En thérapie cognitive, la "décatastrophisation" est une technique de restructuration cognitive qui peut être utilisée pour traiter les distorsions cognitives, telles que l'amplification et la catastrophisation[17] couramment observées dans les troubles psychologiques comme l'anxiété[12] et la psychose[18]. Les principales caractéristiques de ces troubles sont le rapport subjectif d'être submergé par les circonstances de la vie et l'incapacité de les affecter.
Le but de la RC est d'aider le patient à modifier ses perceptions afin de rendre l'expérience ressentie comme moins significative.
Les critiques les plus courantes concernant le diagnostic de la distorsion cognitive portent sur l'épistémologie et les fondements théoriques.

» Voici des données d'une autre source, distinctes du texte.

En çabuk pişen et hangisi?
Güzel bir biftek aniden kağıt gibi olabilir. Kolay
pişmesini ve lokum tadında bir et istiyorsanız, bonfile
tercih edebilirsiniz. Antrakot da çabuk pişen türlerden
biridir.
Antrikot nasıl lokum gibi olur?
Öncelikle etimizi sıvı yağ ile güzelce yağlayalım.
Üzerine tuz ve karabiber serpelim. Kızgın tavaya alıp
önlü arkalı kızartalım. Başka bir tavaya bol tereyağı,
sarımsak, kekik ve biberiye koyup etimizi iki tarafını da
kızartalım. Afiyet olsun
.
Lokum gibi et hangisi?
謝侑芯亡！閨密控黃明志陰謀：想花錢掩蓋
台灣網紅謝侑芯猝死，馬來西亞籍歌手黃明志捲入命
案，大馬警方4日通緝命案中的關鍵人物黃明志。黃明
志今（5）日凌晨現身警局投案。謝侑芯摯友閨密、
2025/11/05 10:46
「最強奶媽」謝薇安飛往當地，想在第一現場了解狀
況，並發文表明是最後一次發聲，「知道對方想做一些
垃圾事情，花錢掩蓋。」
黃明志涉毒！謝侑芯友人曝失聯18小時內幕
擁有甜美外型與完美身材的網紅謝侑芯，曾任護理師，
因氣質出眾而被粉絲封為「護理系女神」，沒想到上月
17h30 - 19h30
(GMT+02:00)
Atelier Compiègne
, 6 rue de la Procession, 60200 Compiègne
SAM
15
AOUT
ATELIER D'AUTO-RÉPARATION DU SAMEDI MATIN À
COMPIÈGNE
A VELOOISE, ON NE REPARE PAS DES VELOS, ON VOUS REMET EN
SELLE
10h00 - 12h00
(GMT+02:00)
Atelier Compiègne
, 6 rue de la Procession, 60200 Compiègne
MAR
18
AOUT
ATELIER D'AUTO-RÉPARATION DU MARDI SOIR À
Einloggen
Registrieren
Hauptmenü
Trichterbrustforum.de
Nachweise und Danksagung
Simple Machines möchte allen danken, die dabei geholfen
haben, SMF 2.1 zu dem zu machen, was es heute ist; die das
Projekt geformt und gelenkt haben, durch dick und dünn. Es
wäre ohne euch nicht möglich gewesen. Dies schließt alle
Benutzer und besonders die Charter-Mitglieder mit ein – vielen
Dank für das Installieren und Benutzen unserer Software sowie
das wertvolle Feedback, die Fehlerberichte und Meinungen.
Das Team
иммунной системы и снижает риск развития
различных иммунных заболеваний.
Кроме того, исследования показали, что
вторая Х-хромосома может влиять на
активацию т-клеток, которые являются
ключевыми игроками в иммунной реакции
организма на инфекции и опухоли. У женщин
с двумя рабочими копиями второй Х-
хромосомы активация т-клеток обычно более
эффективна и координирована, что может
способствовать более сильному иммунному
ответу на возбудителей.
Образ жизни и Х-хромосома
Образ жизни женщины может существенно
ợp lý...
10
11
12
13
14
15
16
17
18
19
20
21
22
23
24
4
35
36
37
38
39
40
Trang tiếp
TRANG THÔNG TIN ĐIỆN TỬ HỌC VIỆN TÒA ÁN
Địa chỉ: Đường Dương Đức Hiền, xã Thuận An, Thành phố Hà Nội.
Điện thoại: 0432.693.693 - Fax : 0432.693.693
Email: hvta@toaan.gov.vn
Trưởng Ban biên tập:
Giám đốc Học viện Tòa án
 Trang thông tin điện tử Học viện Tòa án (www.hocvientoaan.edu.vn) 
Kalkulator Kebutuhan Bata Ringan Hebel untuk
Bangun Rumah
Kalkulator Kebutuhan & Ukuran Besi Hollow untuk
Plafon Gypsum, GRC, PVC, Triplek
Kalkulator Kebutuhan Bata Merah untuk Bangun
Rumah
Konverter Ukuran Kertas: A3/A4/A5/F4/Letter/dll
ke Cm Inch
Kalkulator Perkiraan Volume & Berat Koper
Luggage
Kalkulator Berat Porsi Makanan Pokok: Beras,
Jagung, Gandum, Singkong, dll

L'hypothèse implicite derrière le diagnostic est que le thérapeute est infaillible et que seule la vision du monde du thérapeute est correcte. Si les perceptions du patient diffèrent de celles du thérapeute, ce n'est peut-être pas à cause de dysfonctionnements intellectuels mais parce que le patient a des expériences différentes. Les critiques affirment qu'il n'y a aucune preuve que les patients souffrant par exemple de dépression ont des capacités cognitives dysfonctionnelles. En fait, certains sujets atteints de dépression semblent « plus tristes mais plus sages »[19].